**Collected data entries**:
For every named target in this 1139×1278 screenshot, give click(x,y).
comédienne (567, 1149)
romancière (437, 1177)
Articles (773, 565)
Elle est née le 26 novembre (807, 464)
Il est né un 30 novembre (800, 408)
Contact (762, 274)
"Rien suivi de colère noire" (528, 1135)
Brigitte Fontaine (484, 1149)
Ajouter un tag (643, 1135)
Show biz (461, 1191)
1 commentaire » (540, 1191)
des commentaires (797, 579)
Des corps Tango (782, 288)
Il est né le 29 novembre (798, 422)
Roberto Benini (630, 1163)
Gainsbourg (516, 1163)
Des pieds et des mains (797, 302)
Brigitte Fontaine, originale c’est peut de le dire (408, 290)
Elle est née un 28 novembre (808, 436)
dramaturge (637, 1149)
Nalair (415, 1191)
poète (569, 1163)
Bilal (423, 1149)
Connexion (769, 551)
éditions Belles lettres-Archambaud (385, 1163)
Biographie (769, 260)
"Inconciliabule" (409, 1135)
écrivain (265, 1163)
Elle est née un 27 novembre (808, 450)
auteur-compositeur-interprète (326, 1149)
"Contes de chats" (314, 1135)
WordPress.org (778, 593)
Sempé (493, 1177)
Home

* * *

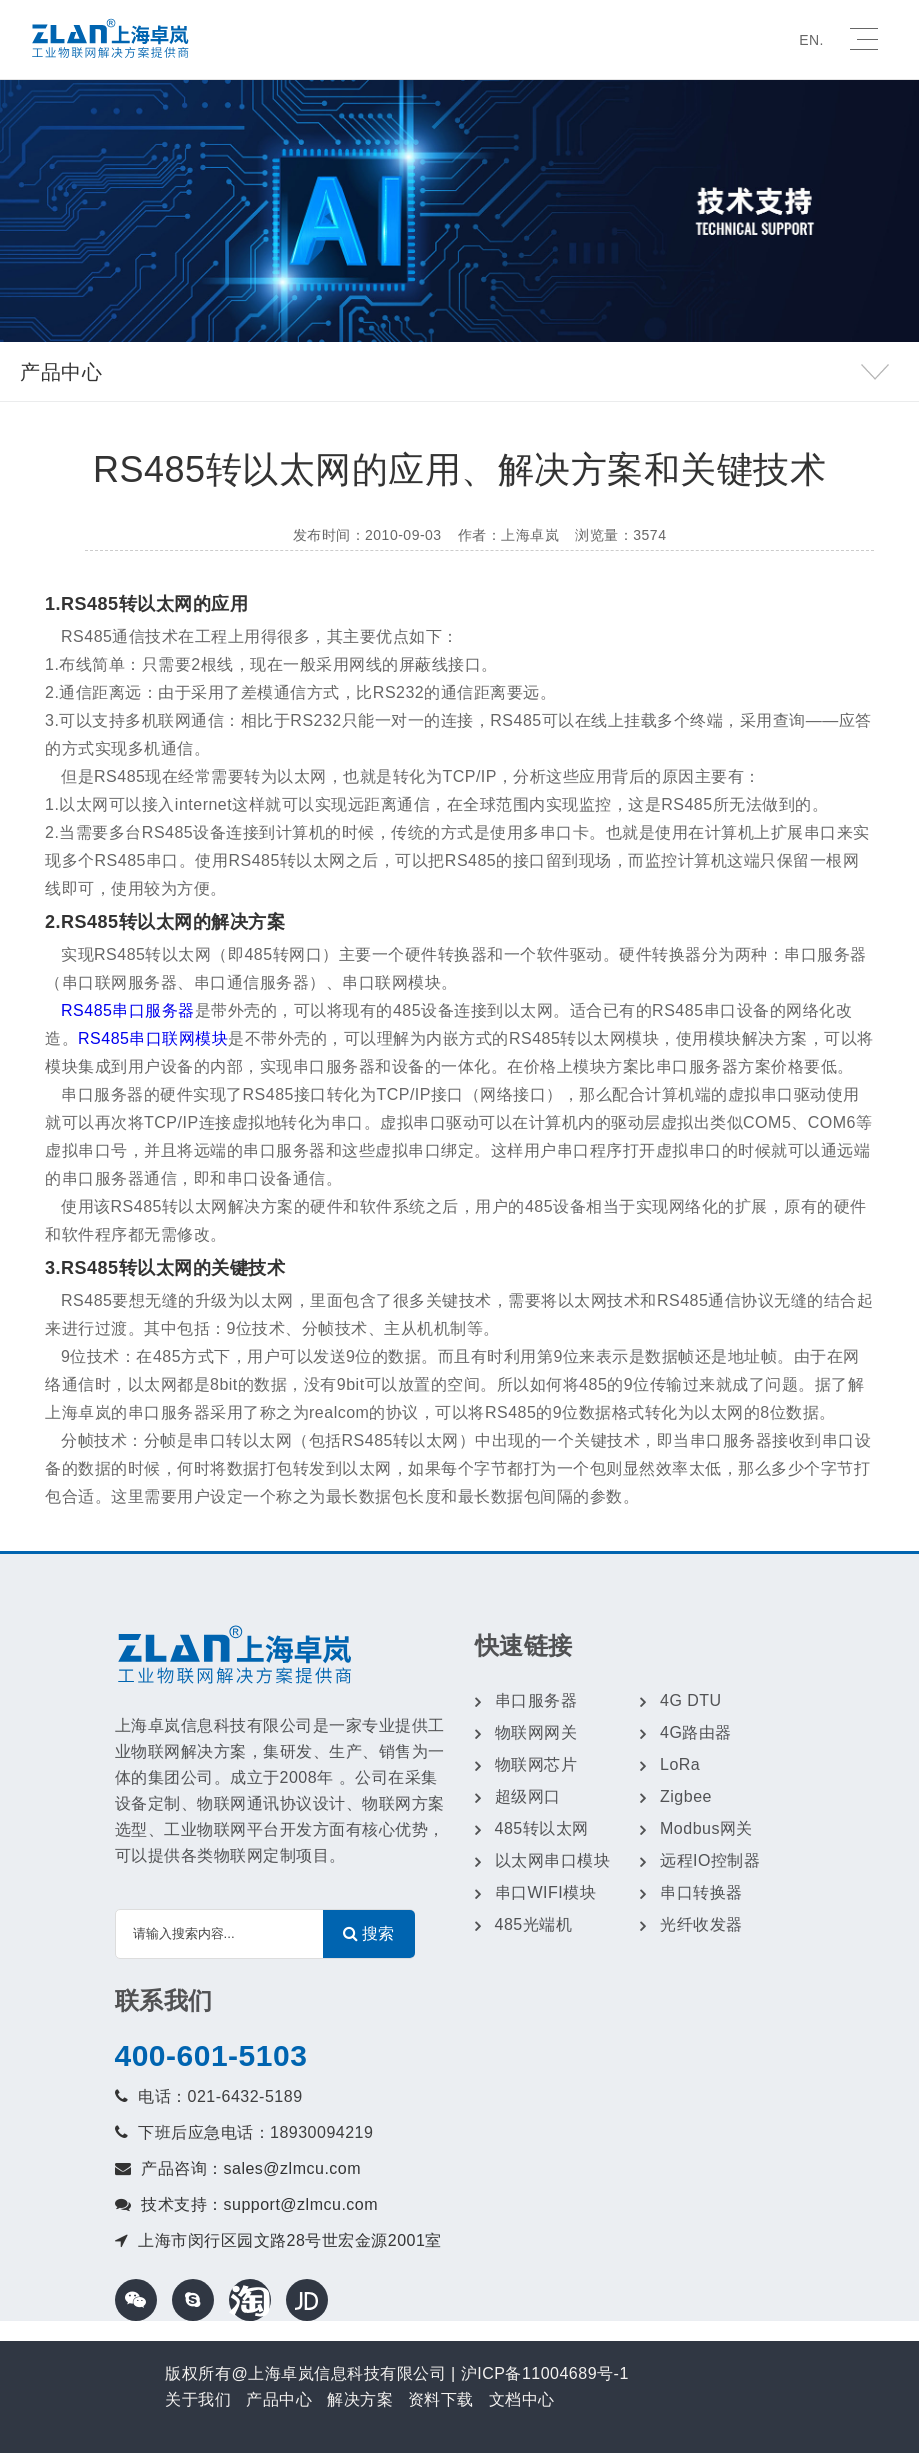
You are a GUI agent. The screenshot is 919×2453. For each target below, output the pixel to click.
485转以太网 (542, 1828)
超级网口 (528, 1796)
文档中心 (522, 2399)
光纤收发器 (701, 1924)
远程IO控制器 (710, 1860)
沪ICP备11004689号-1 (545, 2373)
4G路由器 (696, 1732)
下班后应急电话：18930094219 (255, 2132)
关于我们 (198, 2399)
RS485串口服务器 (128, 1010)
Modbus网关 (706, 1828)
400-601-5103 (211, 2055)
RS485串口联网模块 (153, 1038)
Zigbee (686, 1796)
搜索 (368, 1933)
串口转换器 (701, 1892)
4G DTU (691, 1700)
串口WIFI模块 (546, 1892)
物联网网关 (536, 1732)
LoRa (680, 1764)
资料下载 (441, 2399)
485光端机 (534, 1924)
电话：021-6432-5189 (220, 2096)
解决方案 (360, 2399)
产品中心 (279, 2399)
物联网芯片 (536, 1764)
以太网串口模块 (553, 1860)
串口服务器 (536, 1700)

**Requirement**: In the entries above, find the line with "Il est né le 29 novembre (798, 422)" and the line with "Elle est née un 27 novembre (808, 450)", then restate word for word both of them and every line between, with nothing more.

**Task solution**:
Il est né le 29 novembre (798, 422)
Roberto Benini (630, 1163)
Gainsbourg (516, 1163)
Des pieds et des mains (797, 302)
Brigitte Fontaine, originale c’est peut de le dire (408, 290)
Elle est née un 28 novembre (808, 436)
dramaturge (637, 1149)
Nalair (415, 1191)
poète (569, 1163)
Bilal (423, 1149)
Connexion (769, 551)
éditions Belles lettres-Archambaud (385, 1163)
Biographie (769, 260)
"Inconciliabule" (409, 1135)
écrivain (265, 1163)
Elle est née un 27 novembre (808, 450)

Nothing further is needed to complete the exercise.